What are they? I’m sure you’ve seen them. They usually come in the 2 for 99 cents red and clear candy packaging at CVS. They’re mass produced by either Brach’s or Sathers, the same company who brought you the disgusting knockoff version of Swedish Fish, Darlin’ Marlins. They’re essentially stiff, stale neon marshmallows manufactured to look like a legume. Yet, strangely and inappropriately enough, they’re banana flavored. Mind-boggling.
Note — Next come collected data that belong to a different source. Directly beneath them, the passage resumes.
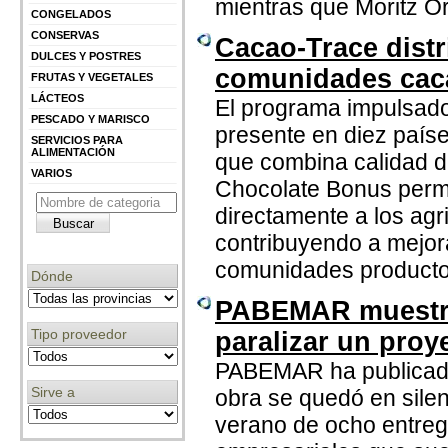
mientras que Moritz Ori
CONGELADOS
CONSERVAS
Cacao-Trace distr
DULCES Y POSTRES
comunidades cac
FRUTAS Y VEGETALES
LÁCTEOS
El programa impulsado
PESCADO Y MARISCO
presente en diez país
SERVICIOS PARA
ALIMENTACIÓN
que combina calidad de
VARIOS
Chocolate Bonus permit
directamente a los agr
contribuyendo a mejorar
comunidades producto
Dónde
PABEMAR muestra
Tipo proveedor
paralizar un proy
PABEMAR ha publicado 
Sirve a
obra se quedó en silen
verano de ocho entreg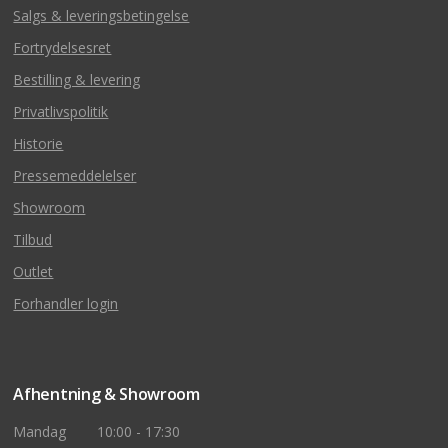
Salgs & leveringsbetingelse
Fortrydelsesret
Bestilling & levering
Privatlivspolitik
Historie
Pressemeddelelser
Showroom
Tilbud
Outlet
Forhandler login
Afhentning & Showroom
Mandag
10:00 - 17:30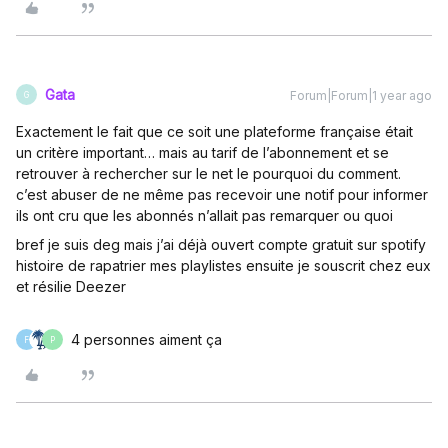
Gata
Forum|Forum|1 year ago
G
Exactement le fait que ce soit une plateforme française était
un critère important… mais au tarif de l’abonnement et se
retrouver à rechercher sur le net le pourquoi du comment.
c’est abuser de ne même pas recevoir une notif pour informer
ils ont cru que les abonnés n’allait pas remarquer ou quoi
bref je suis deg mais j’ai déjà ouvert compte gratuit sur spotify
histoire de rapatrier mes playlistes ensuite je souscrit chez eux
et résilie Deezer
4 personnes aiment ça
F
P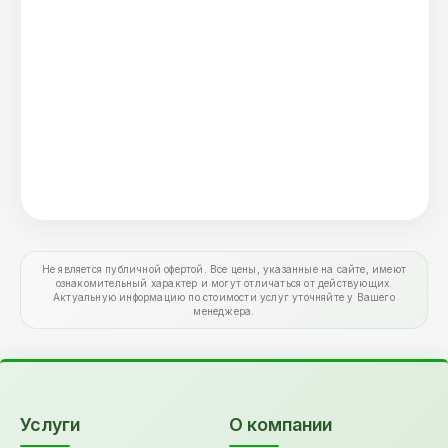
Не является публичной офертой. Все цены, указанные на сайте, имеют
ознакомительный характер и могут отличаться от действующих.
Актуальную информацию по стоимости услуг уточняйте у Вашего
менеджера.
Услуги
О компании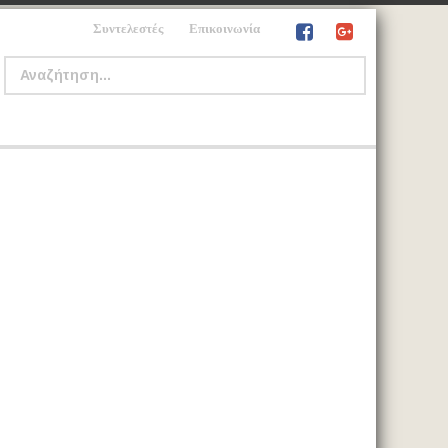
Συντελεστές
Επικοινωνία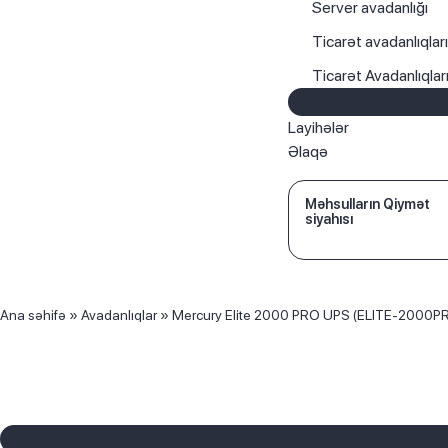
Server avadanlığı
Ticarət avadanlıqlar
Ticarət Avadanlıqla
Layihələr
Əlaqə
Məhsulların Qiymət
siyahısı
Ana səhifə
»
Avadanlıqlar
»
Mercury Elite 2000 PRO UPS (ELITE-2000P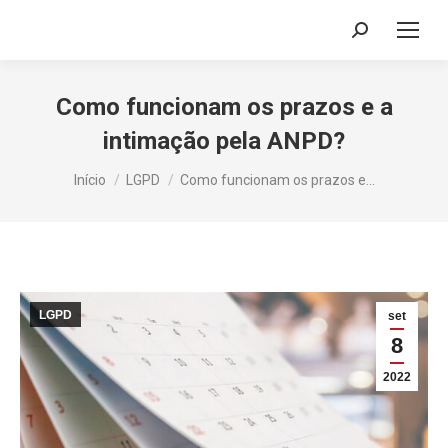
Search:
Como funcionam os prazos e a
intimação pela ANPD?
Você está aqui:
Início
LGPD
Como funcionam os prazos e…
LGPD
set
8
2022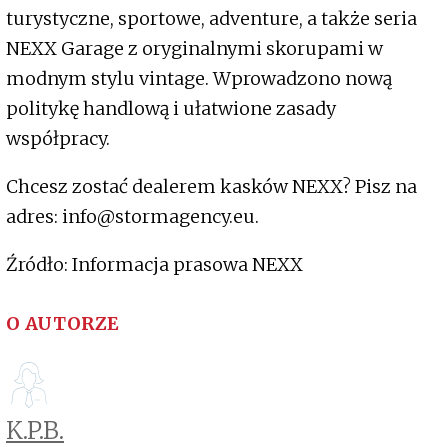
turystyczne, sportowe, adventure, a także seria
NEXX Garage z oryginalnymi skorupami w
modnym stylu vintage. Wprowadzono nową
politykę handlową i ułatwione zasady
współpracy.
Chcesz zostać dealerem kasków NEXX? Pisz na
adres: info@stormagency.eu.
Źródło: Informacja prasowa NEXX
O AUTORZE
K.P.B.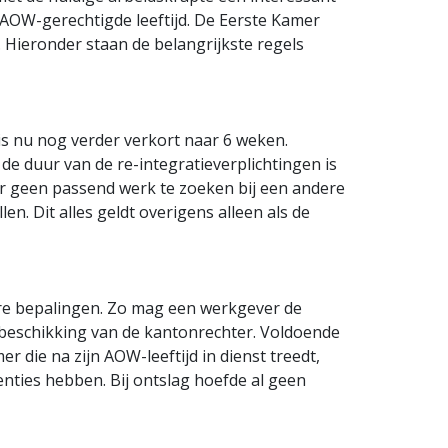
 AOW-gerechtigde leeftijd. De Eerste Kamer
Hieronder staan de belangrijkste regels
is nu nog verder verkort naar 6 weken.
de duur van de re-integratieverplichtingen is
er geen passend werk te zoeken bij een andere
n. Dit alles geldt overigens alleen als de
e bepalingen. Zo mag een werkgever de
eschikking van de kantonrechter. Voldoende
 die na zijn AOW-leeftijd in dienst treedt,
ties hebben. Bij ontslag hoefde al geen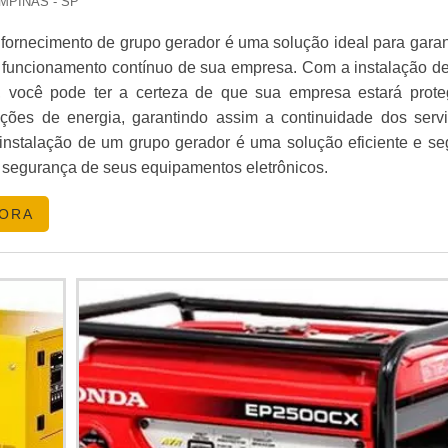
AMPINAS - SP
 fornecimento de grupo gerador é uma solução ideal para garant
 funcionamento contínuo de sua empresa. Com a instalação d
, você pode ter a certeza de que sua empresa estará prote
upções de energia, garantindo assim a continuidade dos servi
 instalação de um grupo gerador é uma solução eficiente e se
a segurança de seus equipamentos eletrônicos.
GORA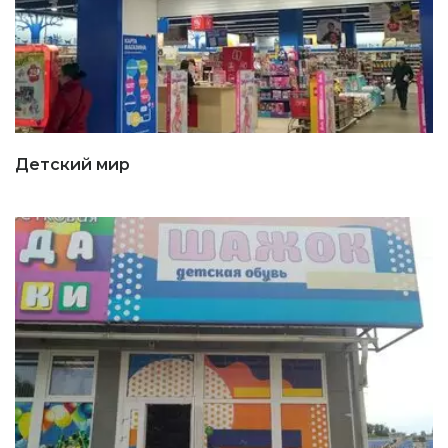
Детский мир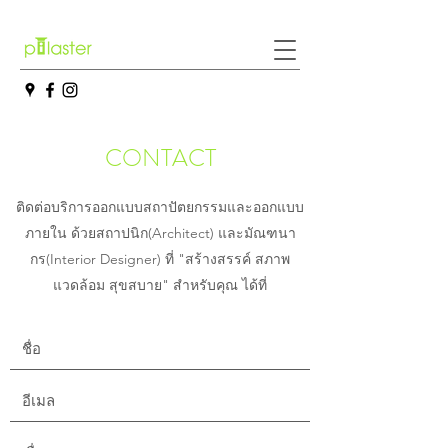
CONTACT
ติดต่อบริการออกแบบสถาปัตยกรรมและออกแบบ
ภายใน ด้วยสถาปนิก(Architect) และมัณฑนา
กร(Interior Designer) ที่ "สร้างสรรค์ สภาพ
แวดล้อม สุขสบาย" สำหรับคุณ ได้ที่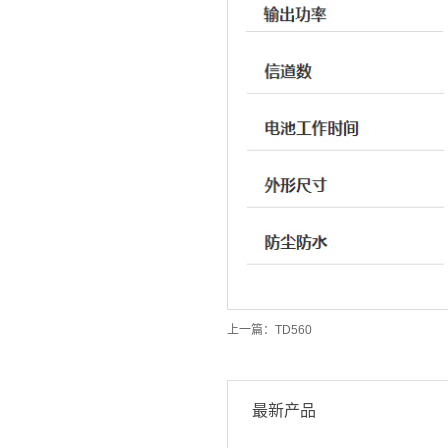
上一篇：
TD560
最新产品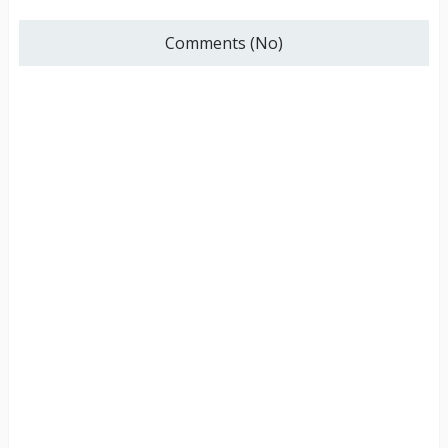
Comments (No)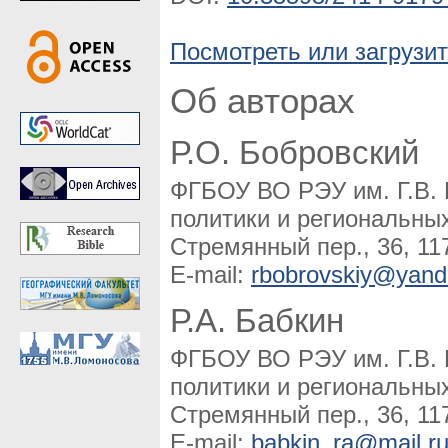
Посмотреть или загрузит
Об авторах
Р.О. Бобровский
ФГБОУ ВО РЭУ им. Г.В. 
политики и региональны
Стремянный пер., 36, 11
E-mail:
rbobrovskiy@yand
Р.А. Бабкин
ФГБОУ ВО РЭУ им. Г.В. 
политики и региональны
Стремянный пер., 36, 11
E-mail:
babkin_ra@mail.r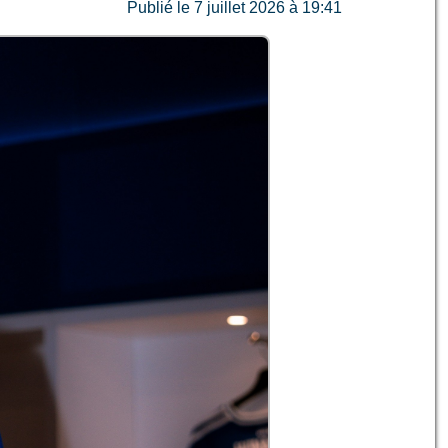
Publié le 7 juillet 2026 à 19:41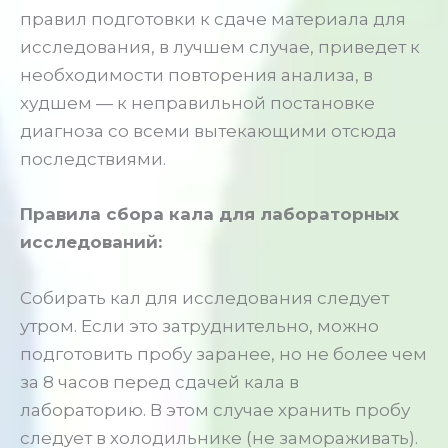
правил подготовки к сдаче материала для
исследования, в лучшем случае, приведет к
необходимости повторения анализа, в
худшем — к неправильной постановке
диагноза со всеми вытекающими отсюда
последствиями.
Правила сбора кала для лабораторных
исследований:
Собирать кал для исследования следует
утром. Если это затруднительно, можно
подготовить пробу заранее, но не более чем
за 8 часов перед сдачей кала в
лабораторию. В этом случае хранить пробу
следует в холодильнике (не замораживать).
I Wikipedia’d the origins of the Circus Peanut phenomenon and apparently they were created in the 1800’s, but were available only seasonally because sellers were unable to preserve them. Eventually, the polyethylene packaging revolution took over and Circus Peanuts were available year-round for our snacking pleasure. Another fun fact: a General Mills VP discovered how fantastic Circus Peanuts tasted in his cereal, thus opening the door for the world’s favorite hardened-marshmallow cereal, Lucky Charms. Who knew?
Aside from being hard as a cinder block, they actually are quite enjoyable. They’re horribly bad for you and eating more than two of them is vomit-inducing. But they dissolve in your mouth and the banana flavor is oddly pleasing. Not to mention you can eat them several years after you buy them because they taste stale regardless of when they were purchased.
Circus Peanuts were an ill-conceived and downright strange idea, but damn it, I love them.